Stel dat een starterswoning €200.000 kost, dan moet je kind uit eigen middelen ruim €12.000 betalen2. Een deel van deze kosten is fiscaal aftrekbaar. Daarnaast geven starters ook geld uit aan de inrichting van hun woning. Gemiddeld zal je kind voor een starterswoning ongeveer €15.500 zelf moeten financieren.
Hoog op het verlanglijstje van kinderen die bijna 18 worden staat een rijbewijs. De kosten van het halen van een rijbewijs hangen samen met het aantal rijlessen dat je kind nodig heeft en hoe vaak hij of zij rijexamen moet doen.

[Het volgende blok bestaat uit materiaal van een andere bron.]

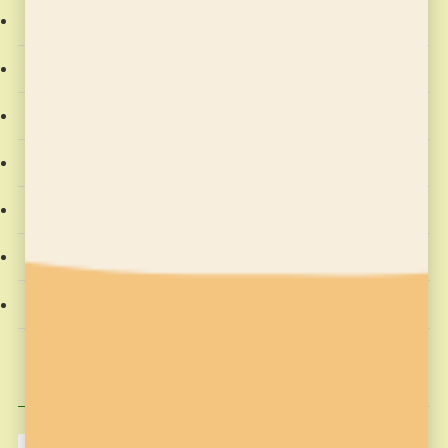
お稽古の記録
そろばん塾ピコ
プログラミング教室
教室からのお知らせ
教材
社会動向
習字の筆っこ
興味のある記事
MakeCode
Minecraft
pickup
そろばん塾ピコ
コンテスト応募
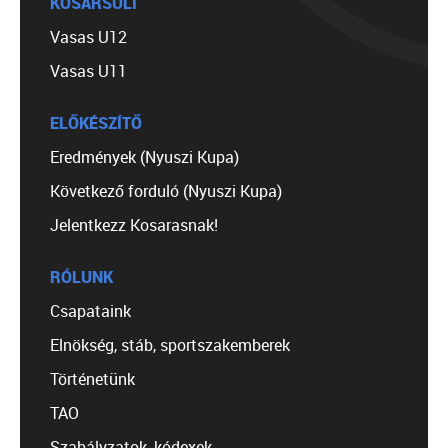
KOSÁRSULI
Vasas U12
Vasas U11
ELŐKÉSZÍTŐ
Eredmények (Nyuszi Kupa)
Következő forduló (Nyuszi Kupa)
Jelentkezz Kosarasnak!
RÓLUNK
Csapataink
Elnökség, stáb, sportszakemberek
Történetünk
TAO
Szabályzatok, kódexek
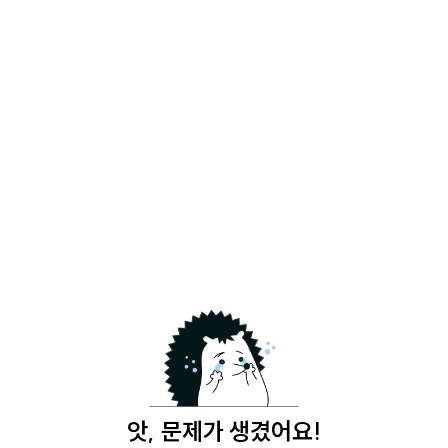
앗, 문제가 생겼어요!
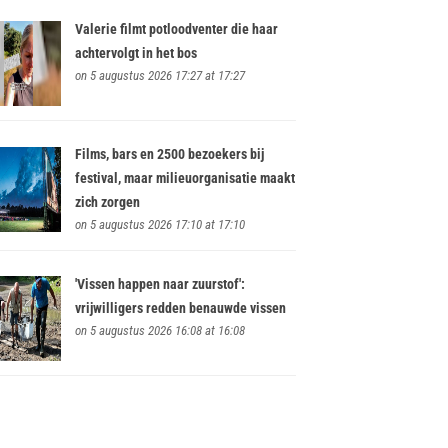
Valerie filmt potloodventer die haar
achtervolgt in het bos
on 5 augustus 2026 17:27 at 17:27
Films, bars en 2500 bezoekers bij
festival, maar milieuorganisatie maakt
zich zorgen
on 5 augustus 2026 17:10 at 17:10
'Vissen happen naar zuurstof':
vrijwilligers redden benauwde vissen
on 5 augustus 2026 16:08 at 16:08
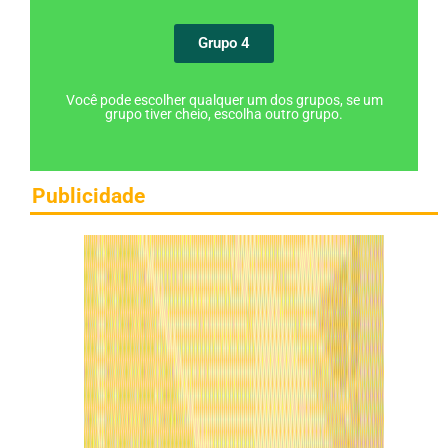
Grupo 4
Você pode escolher qualquer um dos grupos, se um
grupo tiver cheio, escolha outro grupo.
Publicidade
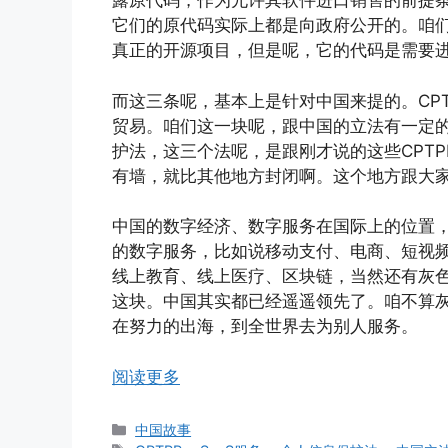
露原代码，作为允许其软件进口销售的前提条
它们的原代码实际上都是向政府公开的。咱
真正的开源项目，但是呢，它的代码是需要
而这三条呢，基本上是针对中国来提的。CP
贸易。咱们这一块呢，跟中国的立法有一定
护法，这三个法呢，是跟刚才说的这些CPT
有墙，就比其他地方封闭啊。这个地方跟大
中国的数字经济、数字服务在国际上的位置
的数字服务，比如说移动支付、电商、短视
线上教育、线上医疗、区块链，当然还有灰
这块。中国其实都已经遥遥领先了。咱不算
在努力的出海，到全世界去为别人服务。
阅读更多
分
中国故事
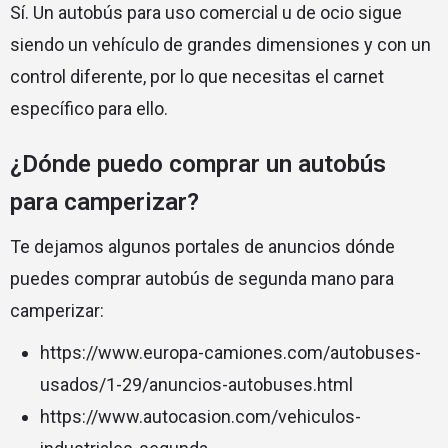
Sí. Un autobús para uso comercial u de ocio sigue
siendo un vehículo de grandes dimensiones y con un
control diferente, por lo que necesitas el carnet
específico para ello.
¿Dónde puedo comprar un autobús
para camperizar?
Te dejamos algunos portales de anuncios dónde
puedes comprar autobús de segunda mano para
camperizar:
https://www.europa-camiones.com/autobuses-
usados/1-29/anuncios-autobuses.html
https://www.autocasion.com/vehiculos-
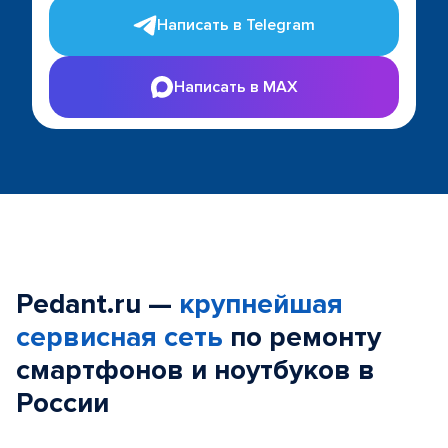
Написать в Telegram
Написать в MAX
Pedant.ru —
крупнейшая
сервисная сеть
по ремонту
смартфонов и ноутбуков в
России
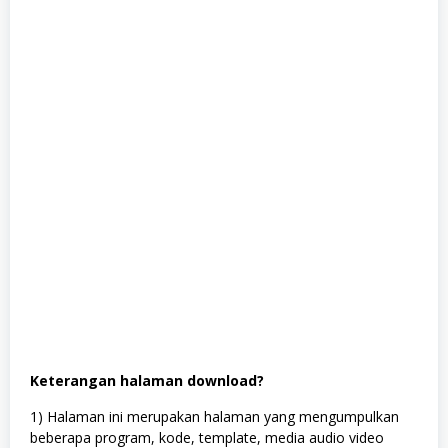
Keterangan halaman download?
1) Halaman ini merupakan halaman yang mengumpulkan
beberapa program, kode, template, media audio video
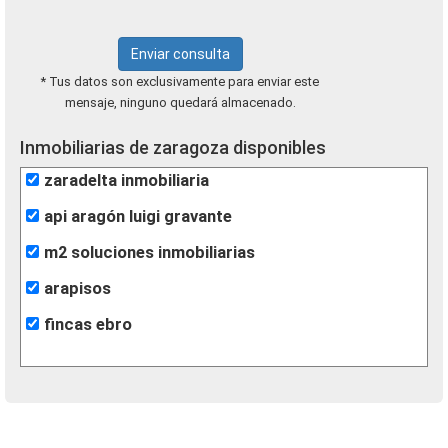
Enviar consulta
* Tus datos son exclusivamente para enviar este
mensaje, ninguno quedará almacenado.
Inmobiliarias de zaragoza disponibles
zaradelta inmobiliaria
api aragón luigi gravante
m2 soluciones inmobiliarias
arapisos
fincas ebro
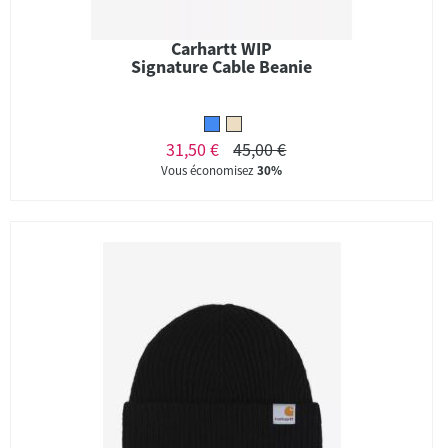
Carhartt WIP
Signature Cable Beanie
31,50 €
45,00 €
Vous économisez
30%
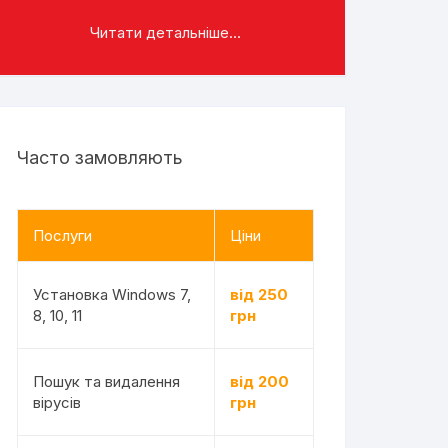
Читати детальніше...
Часто замовляють
Послуги
Ціни
Установка Windows 7,
від 250
8, 10, 11
грн
Пошук та видалення
від 200
вірусів
грн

Een gemiddelde leerling heeft 35-45 lessen¹ nodig en deze lessen kosten tussen de €30 – €50 per uur . Als we uitgaan van gemiddelden dan kost een rijbewijs rond €2.000. Auto’s zijn er natuurlijk in alle prijsklassen. Vanaf €3.000 heeft je kind waarschijnlijk een leuke eerste auto.
Naast een studie in Nederland zijn er tegenwoordig ook veel mogelijkheden om in het buitenland te studeren.
Een studie of stage in het buitenland is kostbaar, omdat je als student dan boven je normale uitgaven extra kosten moet maken. De kosten voor een buitenlandse studie binnen Europa kunnen oplopen tot €10.000 voor zes maanden. Een wereldreis van een half jaar is ongeveer even duur.
Weet je waarvoor je aan het beleggen bent? Heb je een specifiek belegdoel voor ogen? Naarmate dit doel dichterbij komt, is het verstandig om steeds minder risico te nemen met het door jou opgebouwde vermogen. Bij een kortere periode heb je namelijk minder tijd om een eventueel verlies goed te maken.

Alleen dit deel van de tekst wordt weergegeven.